Senin, 01 April 2019

Peran Perempuan Patani Dibawah Tekanan Militer


15 Tahun kerusuhan konflik dan kekerasan di Patani, provinsi di perbatasan selatan yaitu provinsi Narathiwat, Yala, Pattani, Setun, dan lima distrik dalam provinsi Songkhla telah mengakibatkan banyak kehilangan nyawa dan harta benda merusak mendampak terhadap kondisi sosial masyarakat dan penghidupan rakyat awam. Lebih-lebih lagi itu kondisi mental, perasaan, dan masyarakat secara langsung dan tidak langsung. Salah satunya yang harus menerima nasib penderitaan berat adalah perempuan dan anak.

Dikutip dari media page Facebook Perwani, baru-baru ini Persatuan Perempuan Patani (PERWANI) menyelenggarakan kegiatan diskusi tingkatkan kemampuan perempuan dengan pembangunan perdamaian (Bicara Perempuan Patani) digelar di tempat pusat pendidikant taman didikan kanak-kanak (tadika), Masjid Nurhayatuf Syarif, distrik Sabayoi, Provinsi Songkhla, Jum’at (22/3/2019) pekan lalu.

Kali ini Bicara Perempuan Patani mengangkat tema “Peranan dan Fungsi Perempuan dalam membangun keluarga bahagia”, acara ini menghadiri peserta ibu-ibu di masyarakat sekitar.

Perwani melakukan berbagai kegiatan di daerah yang terjadi konflik, seperti memberikan pelatihan dan pendampingan terhadap para janda yang suaminya menjadi korban kekerasan militer.
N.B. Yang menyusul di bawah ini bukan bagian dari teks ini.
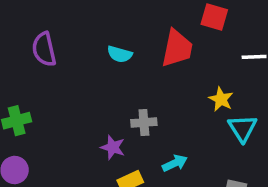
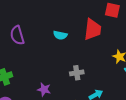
purple star: (113, 147) -> (44, 89), moved

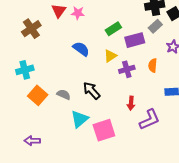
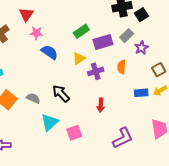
pink star: (78, 13) -> (36, 33), moved
gray rectangle: (155, 26) -> (127, 36), moved
purple L-shape: (150, 120) -> (123, 138), moved
pink square: (104, 130) -> (74, 133), size x0.7

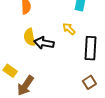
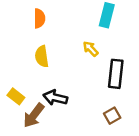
black arrow: (44, 43) -> (55, 98), moved

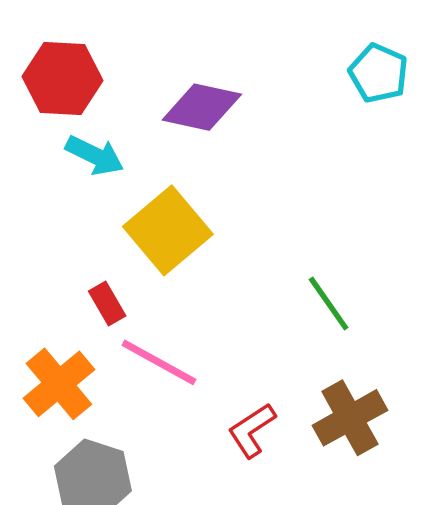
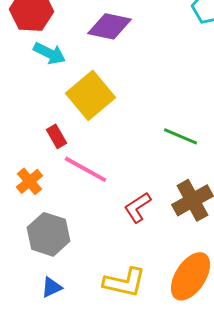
green line: (329, 304) -> (180, 136), turned -32
orange cross: (59, 384) -> (30, 181), size x0.7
Namun, para militer Thailand yang bertugas di Patani selalu mengencam dan tindakannya yang menekankan agar program kegiatan yang dilakukan oleh Perwani tidak bisa dilaksanakan dengan baik.

“Banyak tantangan yang dihadapi kami saat menjalankan program di masyarakat karena pemerintah tak mendukung kami, bahkan kantor kami pernah didatangi militer. Begitu juga ketika kami turun ke kampung karena militer selalu memantau kami,” kata Huda binti Husen aktivis Perwani, sebagaimana dikutip dari tabloidjubi.com.

Pewani adalah kelompok civil society organizations (CSO) yang mengkampanyekan hak-hak perempuan Patani, terutama mereka yang jadi korban kekerasan. Perwani berharap membangun kekuatan dalam menjaga perlindungan hak dalam tekanan agar mereka bisa hidup sehari-hari seperti masyarakat umumnya dan siap untuk menghadapi berbagai masalah di tengah-tengah kerusuhan yang terjadi.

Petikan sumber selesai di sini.